### AIM OF THE TASK
Look through the material for lines with the word "dienst", and copy each one.

### ENTRIES PROVIDED
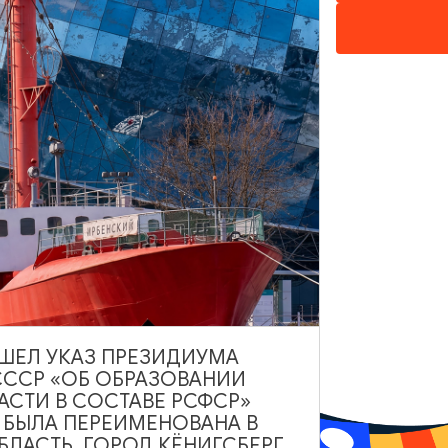
ьни которого вы сможете насладится
осмотрите часть
замкового комплекса
,
торые все еще хранят в себе следы
рковые здания и причудливые пряничные
ВЫШЕЛ УКАЗ ПРЕЗИДИУМА
СССР «ОБ ОБРАЗОВАНИИ
АСТИ В СОСТАВЕ РСФСР»
А БЫЛА ПЕРЕИМЕНОВАНА В
ЛАСТЬ, ГОРОД КЁНИГСБЕРГ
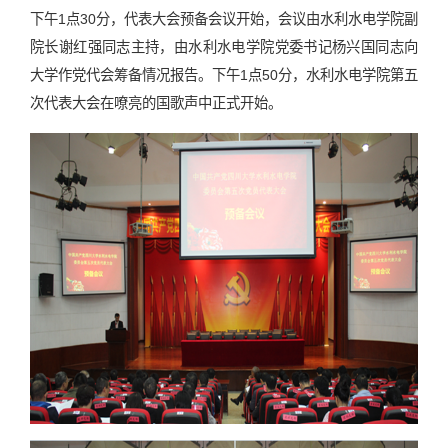
下午1点30分，代表大会预备会议开始，会议由水利水电学院副
院长谢红强同志主持，由水利水电学院党委书记杨兴国同志向
大学作党代会筹备情况报告。下午1点50分，水利水电学院第五
次代表大会在嘹亮的国歌声中正式开始。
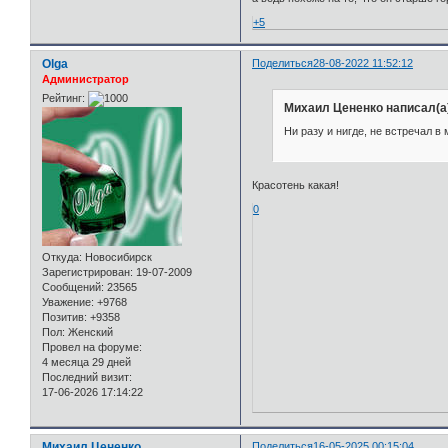
+5
Olga
Поделиться
28-08-2022 11:52:12
Администратор
Рейтинг:
Михаил Цененко написал(а
Ни разу и нигде, не встречал в
Красотень какая!
0
Откуда:
Новосибирск
Зарегистрирован
: 19-07-2009
Сообщений:
23565
Уважение:
+9768
Позитив:
+9358
Пол:
Женский
Провел на форуме:
4 месяца 29 дней
Последний визит:
17-06-2026 17:14:22
Михаил Цененко
Поделиться
16-05-2025 00:15:04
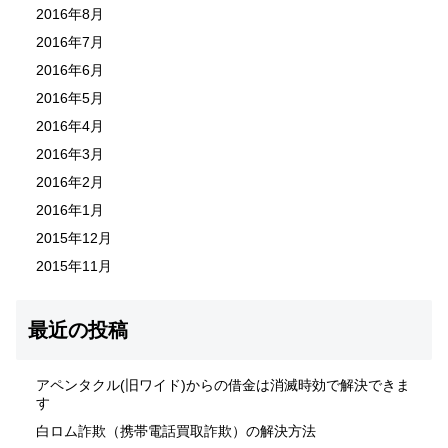
2016年8月
2016年7月
2016年6月
2016年5月
2016年4月
2016年3月
2016年2月
2016年1月
2015年12月
2015年11月
最近の投稿
アペンタクル(旧ワイド)からの借金は消滅時効で解決できま
す
白ロム詐欺（携帯電話買取詐欺）の解決方法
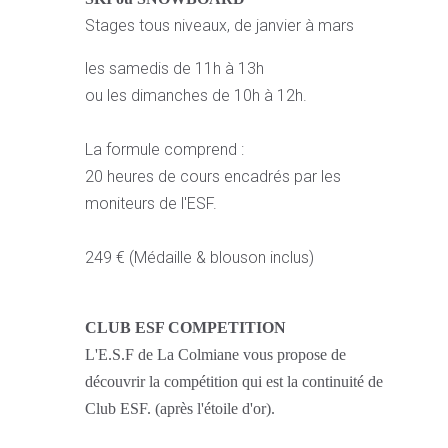
Stages tous niveaux, de janvier à mars
les samedis de 11h à 13h
ou les dimanches de 10h à 12h.
La formule comprend :
20 heures de cours encadrés par les
moniteurs de l'ESF.
249 € (Médaille & blouson inclus)
CLUB ESF COMPETITION
L'E.S.F de La Colmiane vous propose de
découvrir la compétition qui est la continuité de
Club ESF. (après l'étoile d'or).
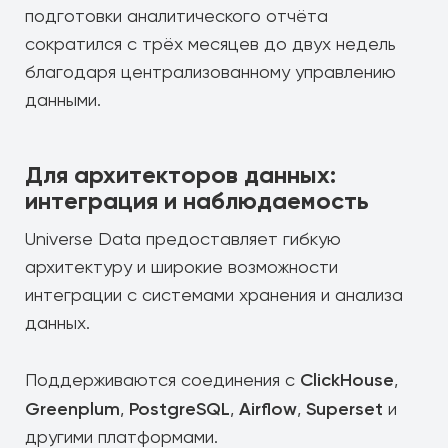
подготовки аналитического отчёта
сократился с трёх месяцев до двух недель
благодаря централизованному управлению
данными.
Для архитекторов данных:
интеграция и наблюдаемость
Universe Data предоставляет гибкую
архитектуру и широкие возможности
интеграции с системами хранения и анализа
данных.
ClickHouse
Поддерживаются соединения с
,
Greenplum
PostgreSQL
Airflow
Superset
,
,
,
и
другими платформами.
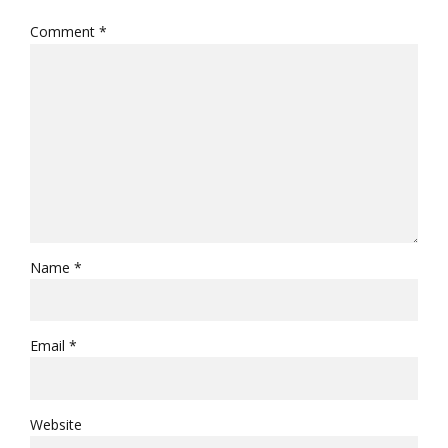
Comment
*
Name *
Email *
Website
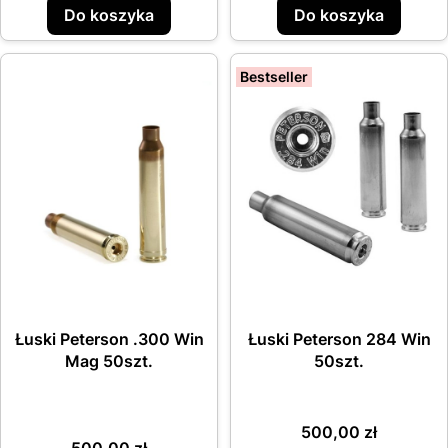
Do koszyka
Do koszyka
Bestseller
Łuski Peterson .300 Win
Łuski Peterson 284 Win
Mag 50szt.
50szt.
Cena
500,00 zł
Cena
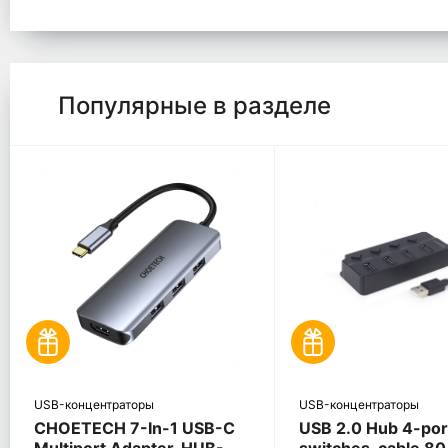
Популярные в разделе
USB-концентраторы
USB-концентраторы
CHOETECH 7-In-1 USB-C
USB 2.0 Hub 4-por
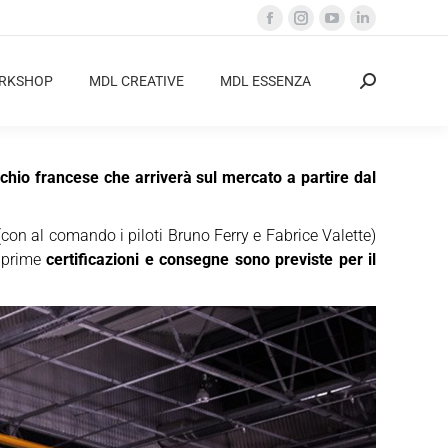
Facebook
Instagram
YouTube
Linkedin
page
page
page
page
opens
opens
opens
opens
ORKSHOP
MDL CREATIVE
MDL ESSENZA
Cerca:
in
in
in
in
new
new
new
new
window
window
window
window
chio francese che arriverà sul mercato a partire dal
con al comando i piloti Bruno Ferry e Fabrice Valette)
i prime
certificazioni e consegne sono previste per il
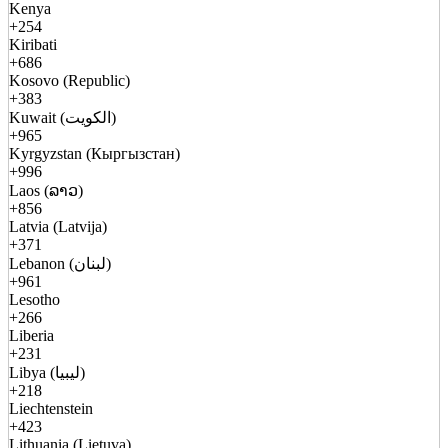
Kenya
+254
Kiribati
+686
Kosovo (Republic)
+383
Kuwait (الكويت)
+965
Kyrgyzstan (Кыргызстан)
+996
Laos (ລາວ)
+856
Latvia (Latvija)
+371
Lebanon (لبنان)
+961
Lesotho
+266
Liberia
+231
Libya (ليبيا)
+218
Liechtenstein
+423
Lithuania (Lietuva)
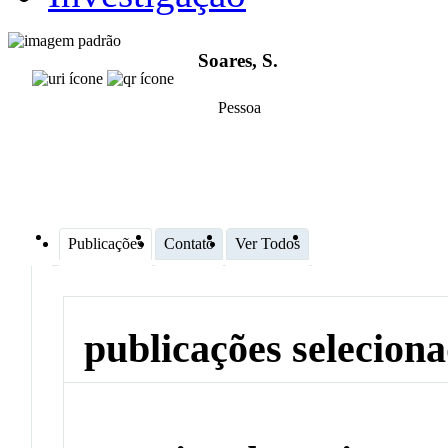
Soares, S.
Pessoa
Publicações
Contato
Ver Todos
publicações selecion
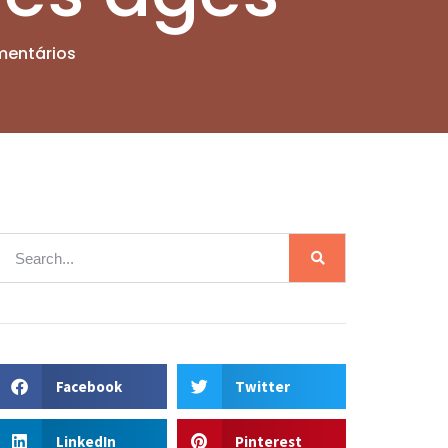
entários
Facebook
Twitter
LinkedIn
Pinterest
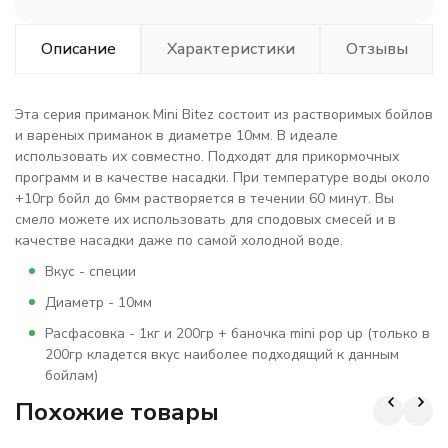
Описание
Характеристики
Отзывы
Эта серия приманок Mini Bitez состоит из растворимых бойлов
и вареных приманок в диаметре 10мм. В идеале
использовать их совместно. Подходят для прикормочных
программ и в качестве насадки. При температуре воды около
+10гр бойл до 6мм растворяется в течении 60 минут. Вы
смело можете их использовать для cподовых смесей и в
качестве насадки даже по самой холодной воде.
Вкус - специи
Диаметр - 10мм
Расфасовка - 1кг и 200гр + баночка mini pop up (только в
200гр кладется вкус наиболее подходящий к данным
бойлам)
Похожие товары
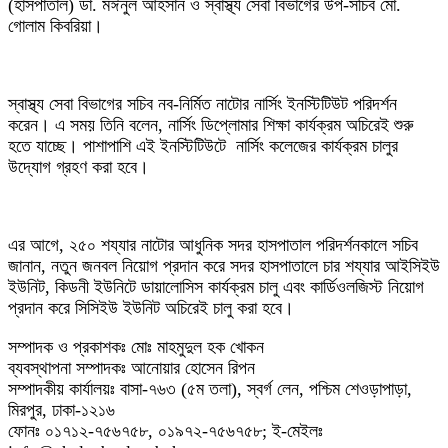
(হাসপাতাল) ডা. মঈনুল আহসান ও স্বাস্থ্য সেবা বিভাগের উপ-সচিব মো.
গোলাম কিবরিয়া।
স্বাস্থ্য সেবা বিভাগের সচিব নব-নির্মিত নাটোর নার্সিং ইনস্টিটিউট পরিদর্শন
করেন। এ সময় তিনি বলেন, নার্সিং ডিপ্লোমার শিক্ষা কার্যক্রম অচিরেই শুরু
হতে যাচ্ছে। পাশাপাশি এই ইনস্টিটিউটে নার্সিং কলেজের কার্যক্রম চালুর
উদ্যোগ গ্রহণ করা হবে।
এর আগে, ২৫০ শয্যার নাটোর আধুনিক সদর হাসপাতাল পরিদর্শনকালে সচিব
জানান, নতুন জনবল নিয়োগ প্রদান করে সদর হাসপাতালে চার শয্যার আইসিইউ
ইউনিট, কিডনী ইউনিটে ডায়ালোসিস কার্যক্রম চালু এবং কার্ডিওলজিস্ট নিয়োগ
প্রদান করে সিসিইউ ইউনিট অচিরেই চালু করা হবে।
সম্পাদক ও প্রকাশকঃ মোঃ মাহমুদুল হক খোকন
ব্যবস্থাপনা সম্পাদকঃ আনোয়ার হোসেন রিপন
সম্পাদকীয় কার্যালয়ঃ বাসা-৭৬৩ (৫ম তলা), স্বর্গ লেন, পশ্চিম শেওড়াপাড়া,
মিরপুর, ঢাকা-১২১৬
ফোনঃ ০১৭১২-৭৫৬৭৫৮, ০১৯৭২-৭৫৬৭৫৮; ই-মেইলঃ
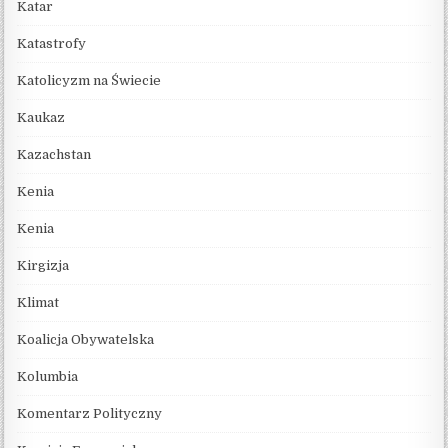
Katar
Katastrofy
Katolicyzm na Świecie
Kaukaz
Kazachstan
Kenia
Kenia
Kirgizja
Klimat
Koalicja Obywatelska
Kolumbia
Komentarz Polityczny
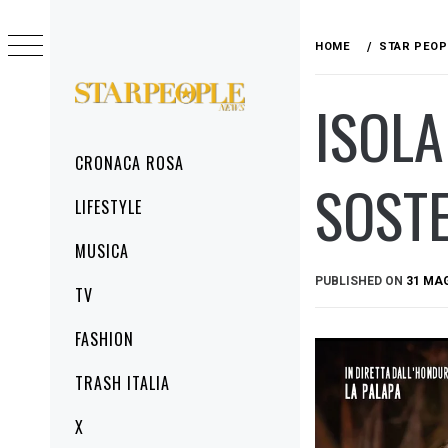
Skip
to
HOME
STAR PEOP
content
ISOLA
STARPEOPLENEWS
IL PORTALE DELLA CRONACA ROSA, DEL
GLAMOUR DEL LIFESTYLE
Primary
CRONACA ROSA
Menu
SOST
LIFESTYLE
MUSICA
PUBLISHED ON
31 MA
TV
FASHION
TRASH ITALIA
X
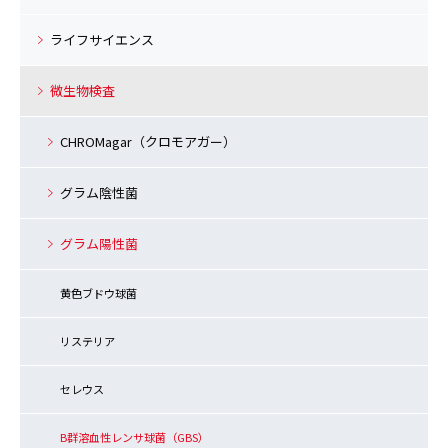
ライフサイエンス
微生物検査
CHROMagar（クロモアガー）
グラム陰性菌
グラム陽性菌
黄色ブドウ球菌
リステリア
セレウス
B群溶血性レンサ球菌（GBS）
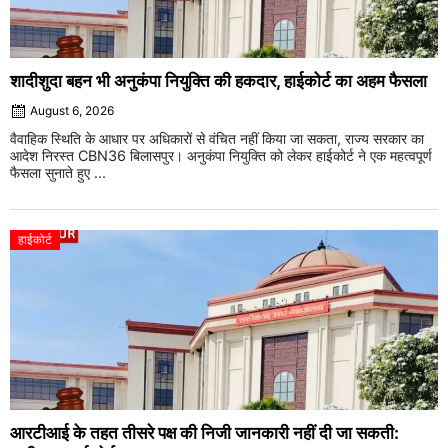
शादीशुदा बहन भी अनुकंपा नियुक्ति की हकदार, हाईकोर्ट का अहम फैसला
August 6, 2026
वैवाहिक स्थिति के आधार पर अधिकारों से वंचित नहीं किया जा सकता, राज्य सरकार का
आदेश निरस्त CBN36 बिलासपुर। अनुकंपा नियुक्ति को लेकर हाईकोर्ट ने एक महत्वपूर्ण
फैसला सुनाते हुए ...
हाईकोर्ट
आरटीआई के तहत तीसरे पक्ष की निजी जानकारी नहीं दी जा सकती:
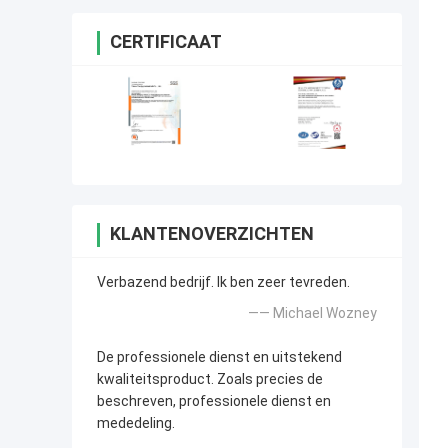
CERTIFICAAT
KLANTENOVERZICHTEN
Verbazend bedrijf. Ik ben zeer tevreden.
—— Michael Wozney
De professionele dienst en uitstekend
kwaliteitsproduct. Zoals precies de
beschreven, professionele dienst en
mededeling.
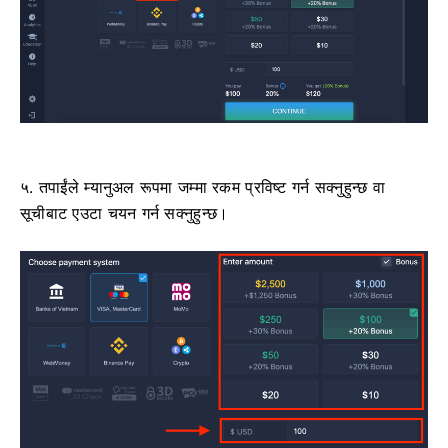
५. तपाईंले म्यानुअल रूपमा जम्मा रकम प्रविष्ट गर्न सक्नुहुन्छ वा
सूचीबाट एउटा चयन गर्न सक्नुहुन्छ।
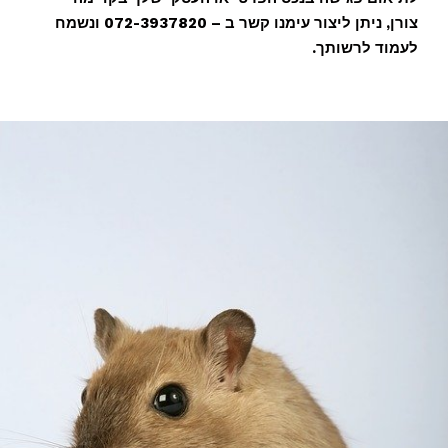
צורן, ניתן ליצור עימנו קשר ב – 072-3937820 ונשמח
לעמוד לרשותך.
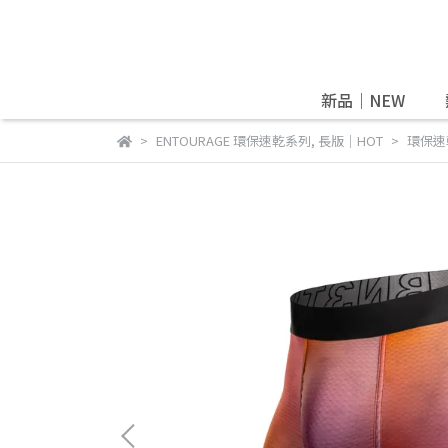
新品｜NEW
ENTOURAGE 環保速乾系列
,
長版｜HOT
環保速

### RESULT FOR THIS EXERCISE
De professionele dienst en uitstekend
beschreven, professionele dienst en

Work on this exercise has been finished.